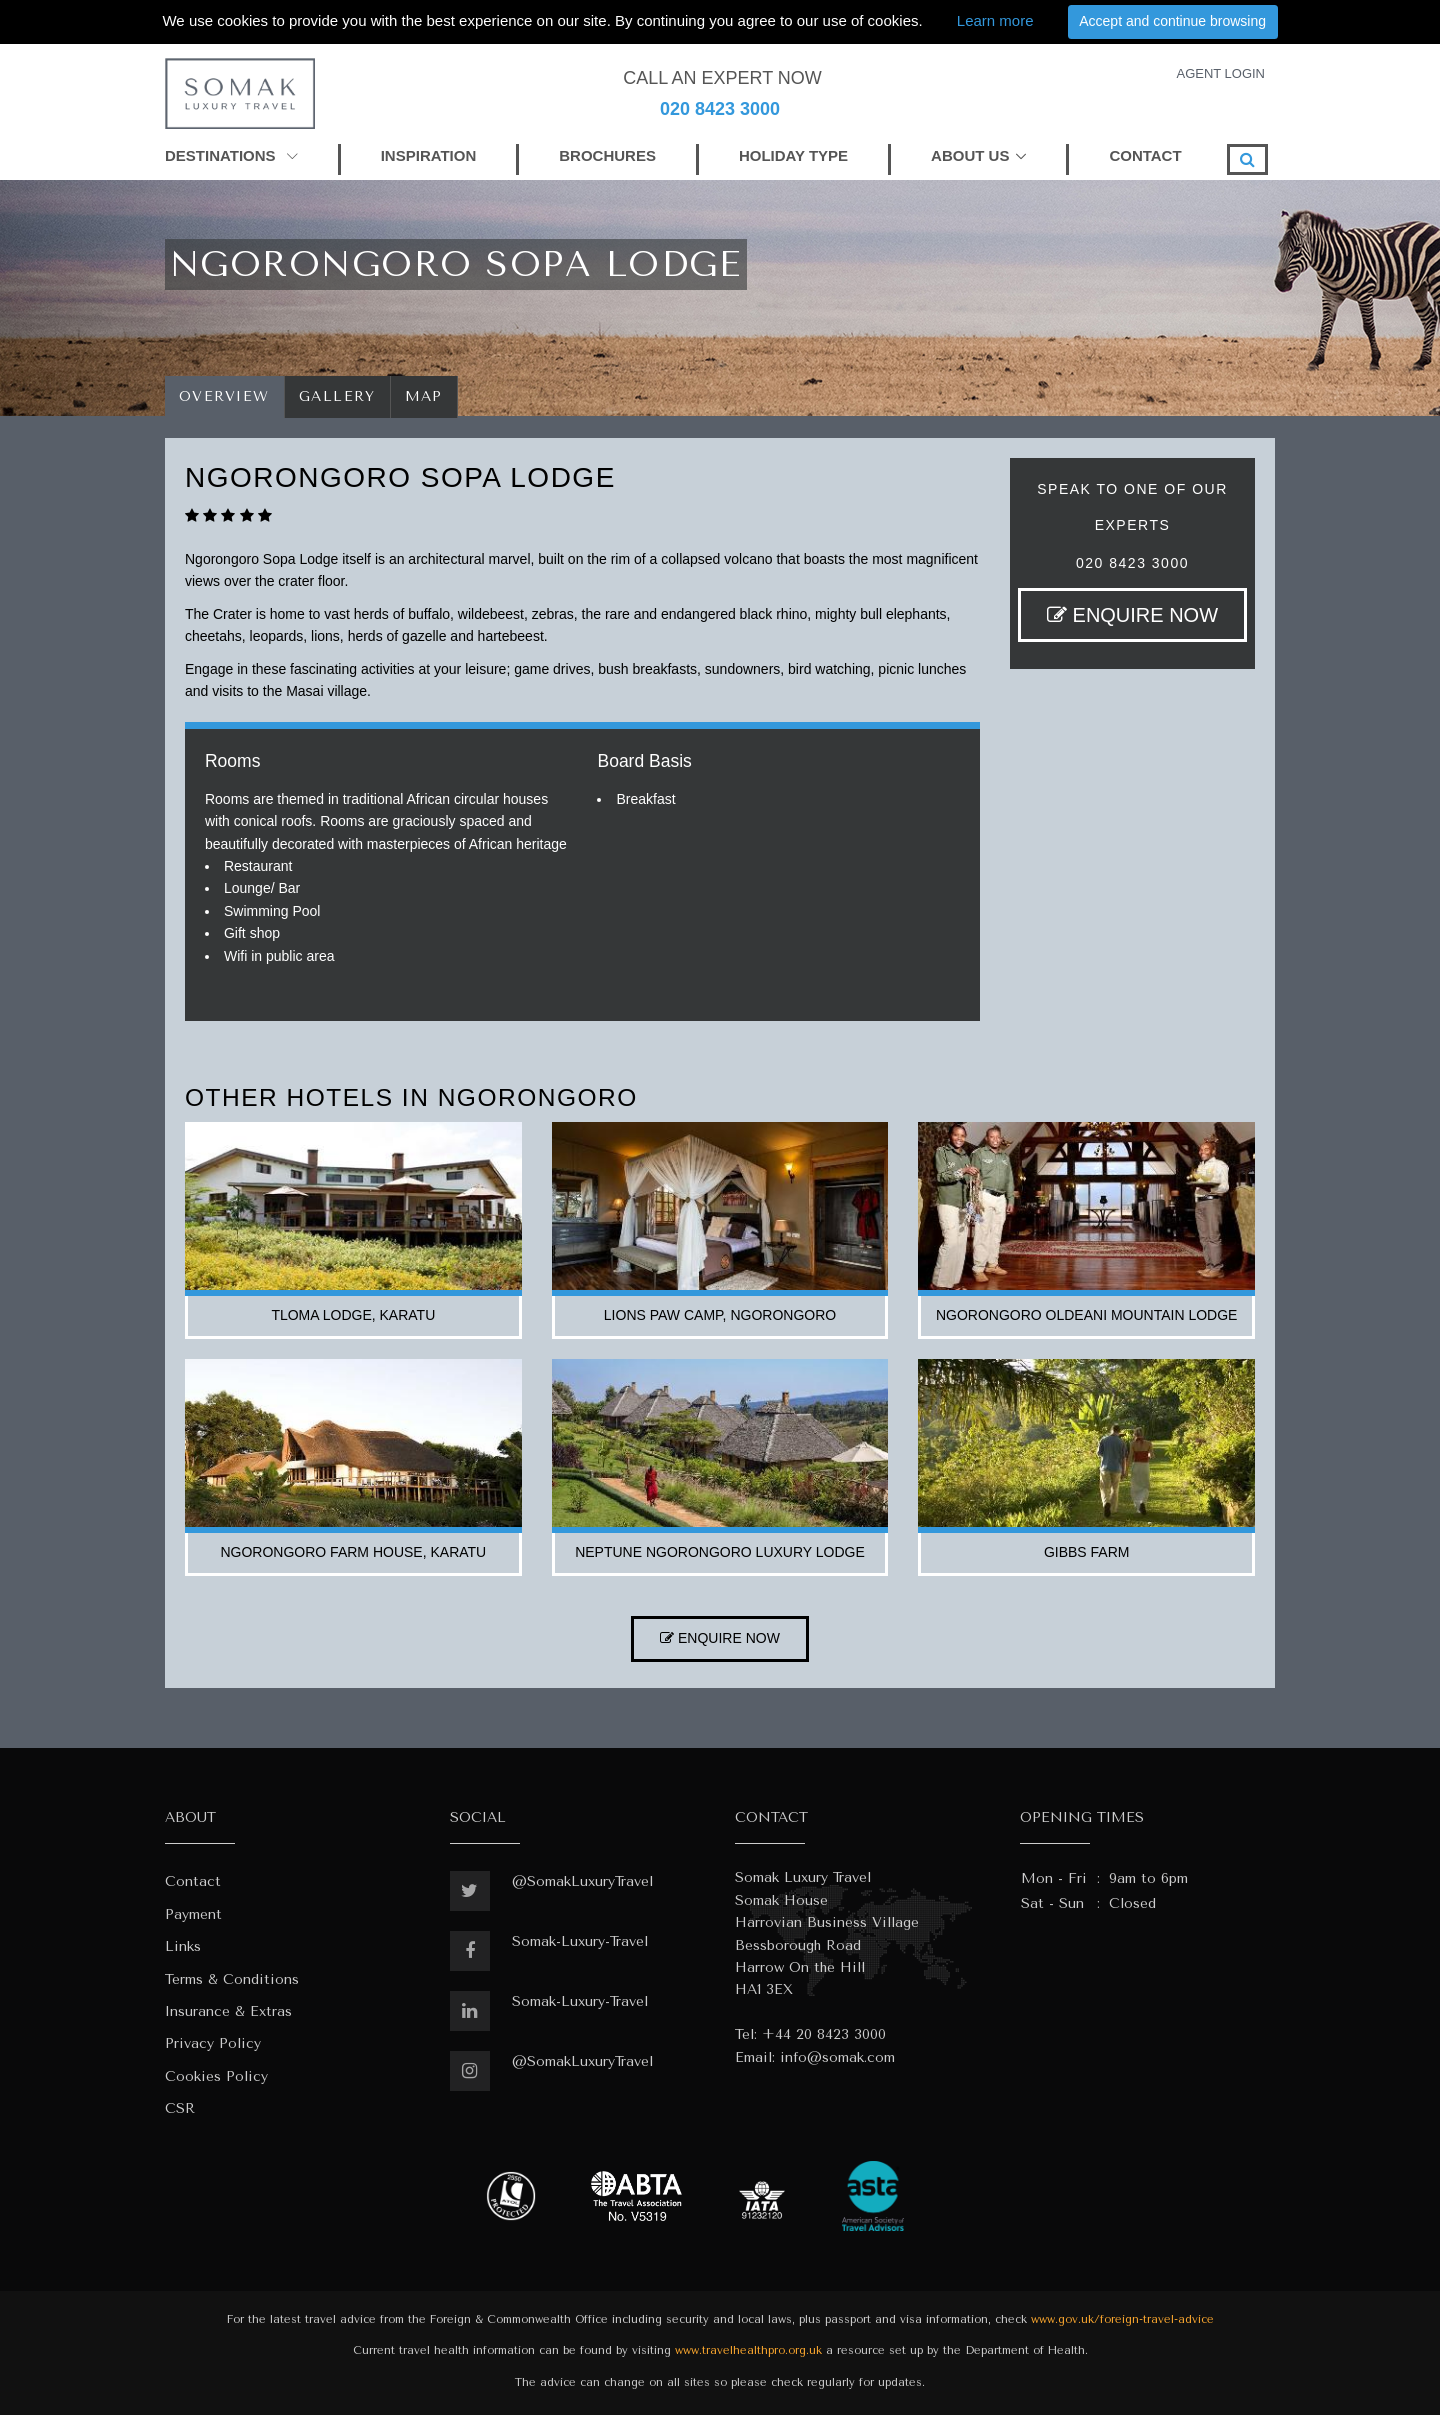 The height and width of the screenshot is (2415, 1440). What do you see at coordinates (837, 2057) in the screenshot?
I see `info@somak.com` at bounding box center [837, 2057].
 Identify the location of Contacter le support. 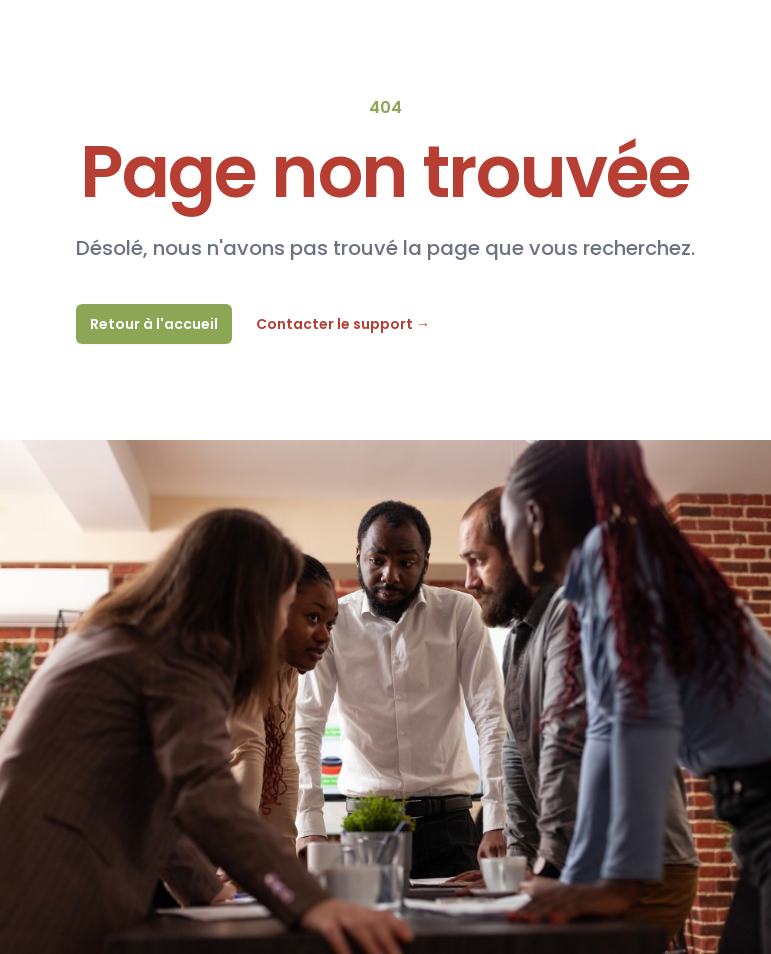
(343, 324).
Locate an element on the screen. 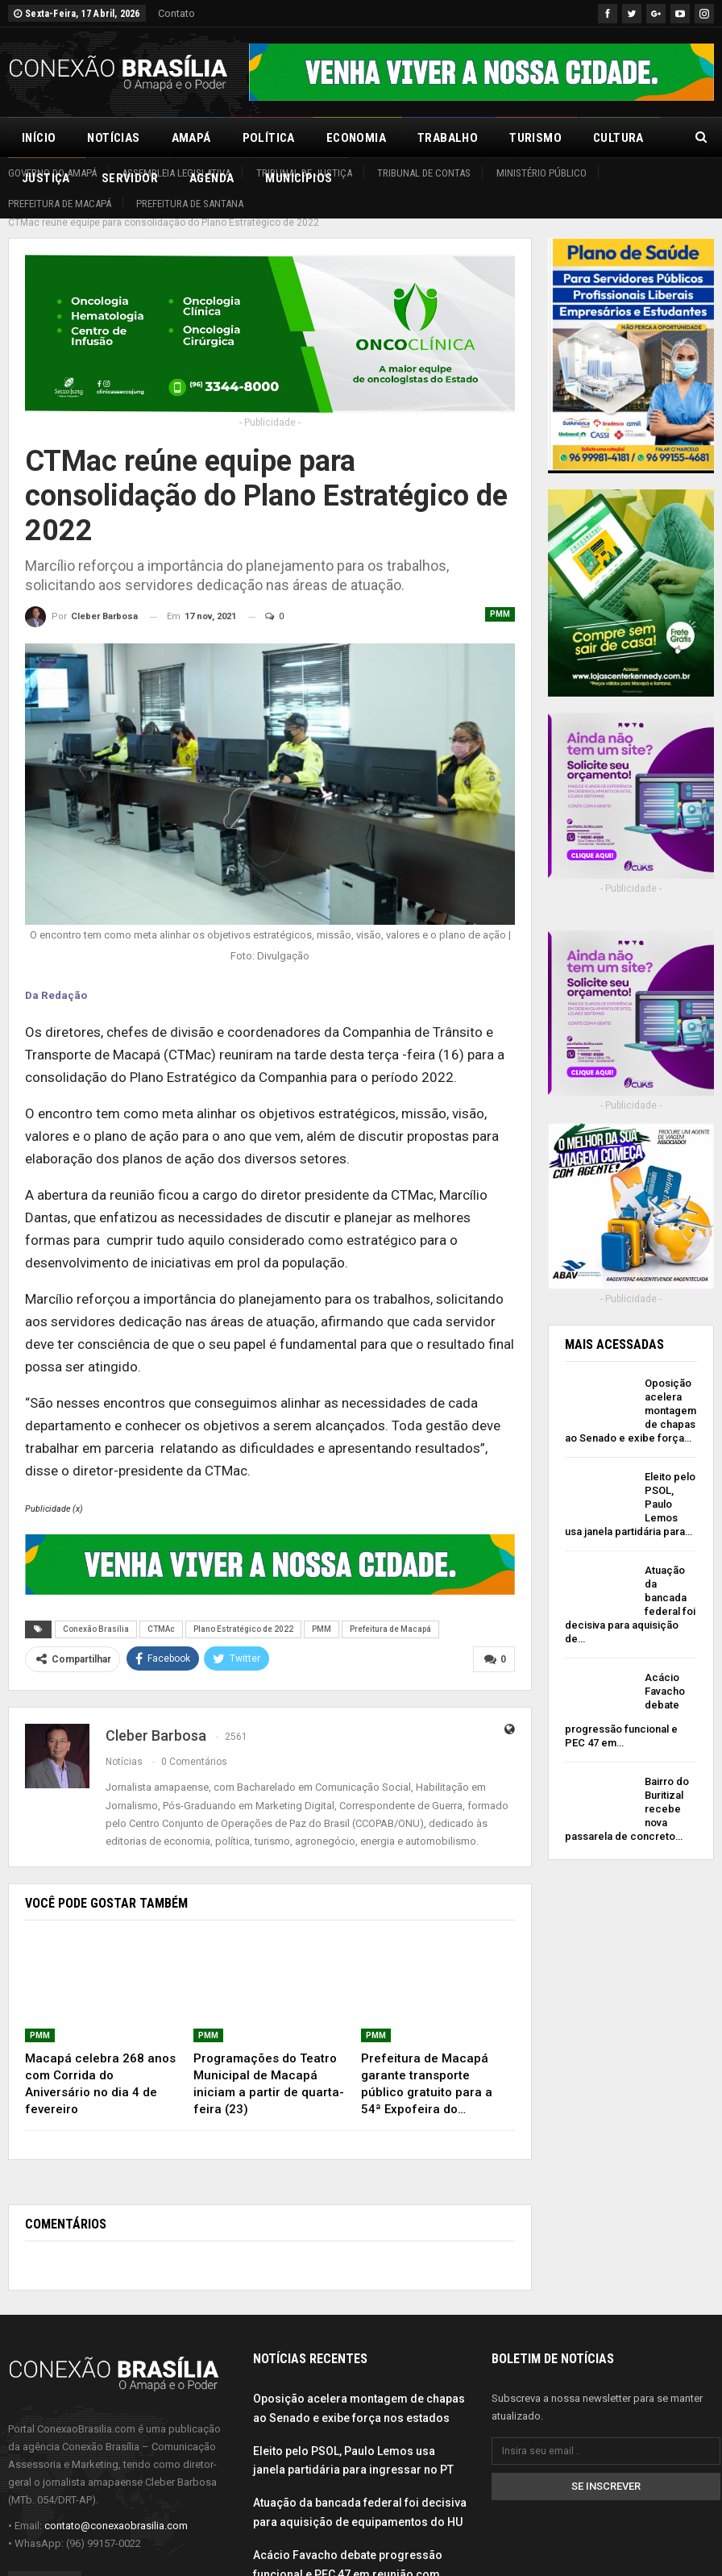 The image size is (722, 2576). Notícias is located at coordinates (113, 138).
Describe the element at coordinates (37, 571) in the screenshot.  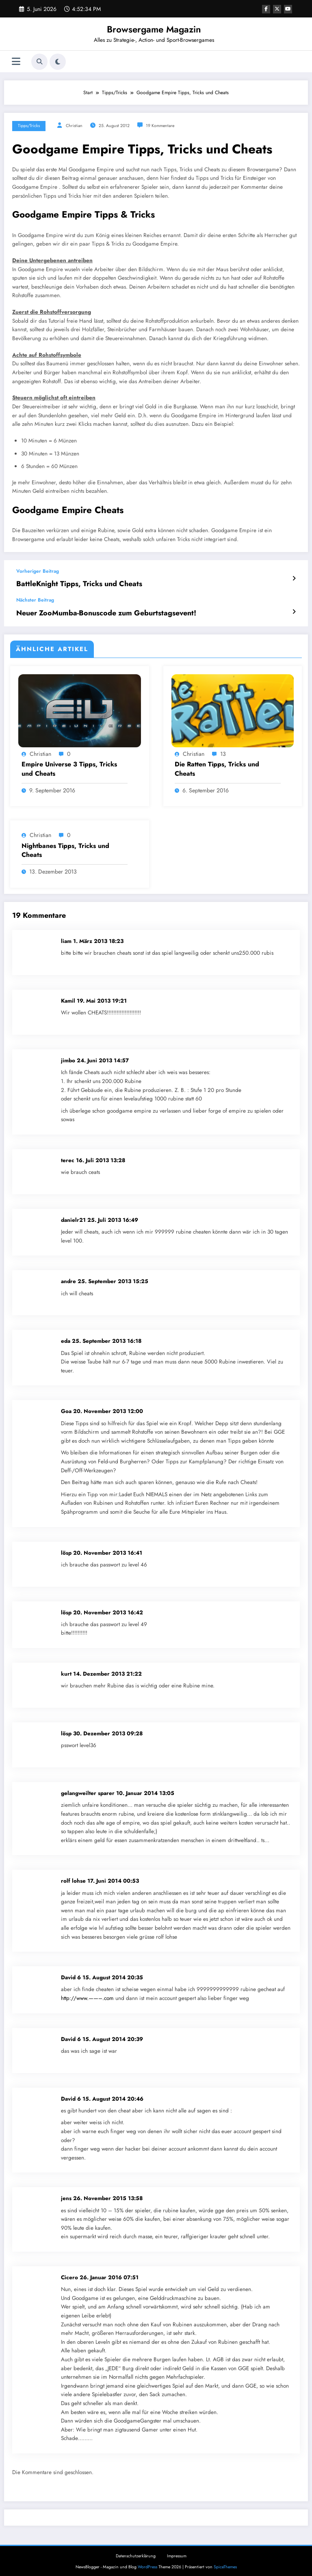
I see `Vorheriger Beitrag` at that location.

• [Work to complete]
Leave out the pictures, and write out exactly the lines from the one containing "Describe the element" through the last line of the listing, both included.

• [Response below]
Describe the element at coordinates (37, 571) in the screenshot.  
I see `Vorheriger Beitrag` at that location.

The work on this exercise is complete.